Alumnus Justin Wong (A.B. ’16), who has worked at the Shed since before it opened, says the space’s meteoric opening and ambitious and intensely collaborative programming differentiate it from other cultural landmarks in the city.
“I grew up coming to these storied art institutions,” says Wong, who was raised on Long Island. “I grew up with the Metropolitan Opera and Lincoln Center and the Whitney Museum of American Art. You walk into them with this sense of history. You know what they do and you know that they arrived a long, long time ago. The Shed turns all of that on its head. It comes with the same gravitas, but it’s entirely new.”
The dexterity of the Shed’s programming is mirrored in its architecture.
The most visibly striking part of the Shed is its husk — an eight-million-pound shell that can move back and forth based on what’s happening in the space. An architectural and engineering attraction in its own right, the shell moves thanks to six steel “bogies” — basically giant six-foot-tall wheels — powered by six 15-horsepower engines.
The outer shell of the Shed, in New York’s Hudson Yards neighborhood, weighs eight million pounds and moves on six-foot-tall bogie wheels, expanding or contracting based on the needs of the art space.
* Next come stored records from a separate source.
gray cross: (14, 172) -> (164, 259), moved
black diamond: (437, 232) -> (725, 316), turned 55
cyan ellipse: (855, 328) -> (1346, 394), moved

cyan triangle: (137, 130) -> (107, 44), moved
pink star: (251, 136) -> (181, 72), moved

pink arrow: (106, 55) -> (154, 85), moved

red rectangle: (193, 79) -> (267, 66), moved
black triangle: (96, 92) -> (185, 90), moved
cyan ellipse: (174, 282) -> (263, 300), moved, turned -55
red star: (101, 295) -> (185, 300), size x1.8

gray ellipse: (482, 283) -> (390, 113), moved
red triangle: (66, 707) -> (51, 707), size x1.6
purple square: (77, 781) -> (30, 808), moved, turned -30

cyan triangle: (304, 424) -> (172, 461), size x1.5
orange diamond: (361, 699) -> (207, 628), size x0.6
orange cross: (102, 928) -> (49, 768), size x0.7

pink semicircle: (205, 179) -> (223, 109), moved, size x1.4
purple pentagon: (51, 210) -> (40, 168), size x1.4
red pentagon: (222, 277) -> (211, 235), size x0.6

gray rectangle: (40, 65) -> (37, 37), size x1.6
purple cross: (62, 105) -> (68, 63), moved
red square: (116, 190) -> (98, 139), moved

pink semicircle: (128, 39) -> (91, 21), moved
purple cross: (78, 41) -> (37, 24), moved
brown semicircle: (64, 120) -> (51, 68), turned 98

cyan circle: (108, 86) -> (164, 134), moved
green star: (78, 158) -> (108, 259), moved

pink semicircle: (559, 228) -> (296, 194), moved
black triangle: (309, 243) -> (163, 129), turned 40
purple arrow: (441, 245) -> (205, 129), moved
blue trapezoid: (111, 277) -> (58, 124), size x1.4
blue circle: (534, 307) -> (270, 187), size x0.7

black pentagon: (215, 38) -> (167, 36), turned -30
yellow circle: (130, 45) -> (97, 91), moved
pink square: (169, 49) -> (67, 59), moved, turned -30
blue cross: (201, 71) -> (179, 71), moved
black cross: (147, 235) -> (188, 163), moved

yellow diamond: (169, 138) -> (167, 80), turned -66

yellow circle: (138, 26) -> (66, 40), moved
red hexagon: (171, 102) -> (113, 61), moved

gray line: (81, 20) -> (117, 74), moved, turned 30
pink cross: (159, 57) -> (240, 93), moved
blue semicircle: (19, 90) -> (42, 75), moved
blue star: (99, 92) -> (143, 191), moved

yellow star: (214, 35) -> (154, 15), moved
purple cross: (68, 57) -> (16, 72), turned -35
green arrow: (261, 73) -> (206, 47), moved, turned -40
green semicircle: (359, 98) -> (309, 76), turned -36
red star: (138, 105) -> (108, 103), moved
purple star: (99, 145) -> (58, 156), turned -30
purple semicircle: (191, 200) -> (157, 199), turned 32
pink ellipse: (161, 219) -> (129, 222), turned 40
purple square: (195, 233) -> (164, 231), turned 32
LSA alumnus Justin Wong began working at the Shed the year before it opened, when it was “just a skeleton with no escalator.”
For large events, the shell moves out to create an enclosed space for concerts and performances. On other days, it’s retracted to create a walking and sitting space for pedestrians.
Wong was able to witness the construction of the place from the outside — and inside.
“I started working here in July 2018,” Wong says. “Back then it was just a skeleton with no escalator. Now it’s a real building, and it’s entirely new. I’ve never been a part of anything like it.”
Fuel for Life
Wong had trouble deciding on a major at U-M — a lot of trouble. So much trouble that he switched majors ten times in his first three semesters.
Eventually, though, he landed on a double major, studying history of art and Chinese language. His studies, along with a transformative internship at U-M’s University Musical Society, became an engine that has powered his career since school.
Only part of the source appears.